Precisamos de apostar na redução da intensidade do mal-entendido que está inerente a qualquer tipo de comunicação estabelecida entre seres humanos. O primeiro passo é fazer com que os responsáveis pelo estabelecimento dos planos de ensino/aprendizagem acreditem nisto e encontrem espaço no meio de toda a tralha curricular para a inteligência emocional. Não vai ser fácil.


segunda-feira, agosto 17, 2020

Saudade

Dizem por aí que a palavra "saudade" não tem tradução, que é a expressão de um sentimento muito português, uma exclusividade nossa, uma bizarria. Tretas! Quem ama e sente a distância sabe bem o que é "saudade". 

O coração mingua, a garganta aperta-se um nadinha, o peito parece ficar um pouco louco, o corpo atrapalha-se. Estas são algumas das sensações físicas provocadas pela saudade. Explicar a coisa no campo psicológico é mais estranho, mais arriscado. Será a saudade uma sensação física?

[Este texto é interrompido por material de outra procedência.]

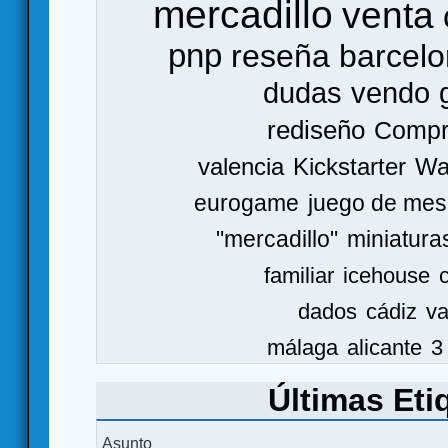
mercadillo
venta
pnp
reseña
barcel
dudas
vendo
rediseño
Comp
valencia
Kickstarter
Wa
eurogame
juego de mes
"mercadillo"
miniatura
familiar
icehouse
dados
cádiz
va
málaga
alicante
3
Últimas Eti
Asunto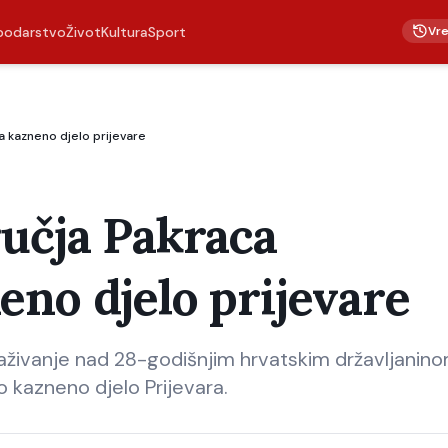
Vr
podarstvo
Život
Kultura
Sport
 kazneno djelo prijevare
ručja Pakraca
eno djelo prijevare
 istraživanje nad 28-godišnjim hrvatskim državljanin
o kazneno djelo Prijevara.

Talvez; talvez a saudade seja coisa física, talvez não haja explicação possível em termos... digamos... termos médicos. Penso que a poesia seja o meio mais eficaz para tentar explicar a saudade, penso que a saudade seja coisa do campo de uma medicina poética, coisa do universo da magia. 

Que digo eu? Na verdade a saudade não se explica, sente-se. E eu sinto uma grande, enorme, profundíssima saudade.

sábado, agosto 15, 2020

Sossego

Desejar sossego é como esperar um fantasma que nos visite ao pequeno-almoço. Um fantasma simpático, sentado à cabeceira da mesa, todo ele apenas um sorriso. O fantasma não vem, o sossego também não. O lugar prometia silêncio e isolamento. Contas furadas. Começam a chegar carros a este fim do mundo, com pessoas dentro. Pessoas faladoras e bem dispostas, ao menos isso. Ao que parece vão reunir-se para uma celebração religiosa na capela que fica ao lado da casa onde viemos parar desejando sossego. Seja feita a vontade do Senhor.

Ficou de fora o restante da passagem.